Monday, February 12, 2007

A Letter To Concerned Relatives

A Letter to Concerned Relatives

My son is just turning 12. I have not been actively pushing him to do "schoolwork", in fact, he hasn't been doing much of anything. I was getting some flack from relatives because he can't "rattle off" the times tables when they fire questions at him. This had me thinking about how I could explain "unschooling" to people who have no idea what it means. Their main concern (other than the ever popular "socialization" question) were that the kids didn't have "some kind of regimented schedule of learning" and that I was keeping them home to "shelter" them from "the real world". Here is a copy of the letter I wrote them:

Your first concern was that they should have "regimented" schedules for learning. A good schedule is one that meets your personal requirements. Mike's (DH) schedule changes weekly to meet his work requirements. My children's schedules change to meet their requirements. There is nothing inherently "right" about getting up early or going to bed by 8pm. Some of our best learning experiences have occurred at night, when the kids are laying down listening to me read to them.
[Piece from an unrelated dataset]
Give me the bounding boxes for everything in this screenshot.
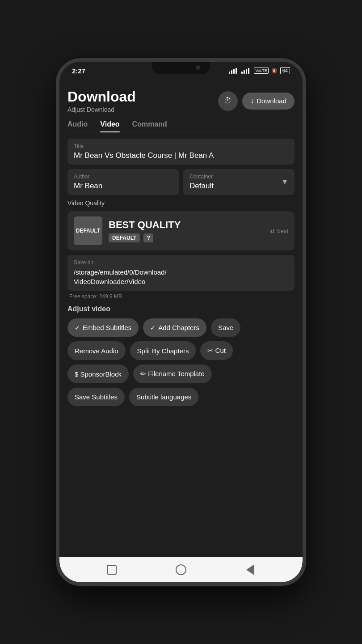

The idea of sitting down at a table and reading out of a textbook is a misunderstanding of what learning really involves. The tiny bits of facts that are generally presented in textbooks are difficult if not impossible to apply to everyday life. I am curious what a "sensible goal" for curriculum would be in your opinion? My main goal is to raise independent, thinking, loving adults with a grasp on the basic skills they will need to succeed in life. Just how much of what YOU learned in school do you use everyday? Quick, what is the capital of Germany? What is the major export of Brazil? Have you ever dissected a frog at work? Recite the periodic table of elements in order. What is the symbol for Iron? Diagram this sentence and circle the predicate and underline any prepositions. Diagram a factor lattice for the number 32. Had enough?

On the other hand, if you make learning part of your lifestyle, you are learning all the time. We made a weak battery by using foil, salt, and baking soda.... to clean the tarnish off my good silver. We experiment with chemical reactions every day... it's called cooking. What makes an egg go from a liquid to a solid? Why does cornstarch change the physical properties of a white sauce? What makes the holes in bread? How does yeast make dough rise? If you have company coming and you have to triple your recipe for Pepper Steak, how much soy sauce will you need if the original recipe calls for 1/3 cup? If you get $20 for your birthday, and your brother has $5 left over from Christmas, and there is a toy that you want that costs $35 but is on sale this week for 25% off plus tax, if you pool your money, can you buy it? And if you do, what fraction of it is really yours, since you paid more for it than your brother? :-) Now THAT is practical learning!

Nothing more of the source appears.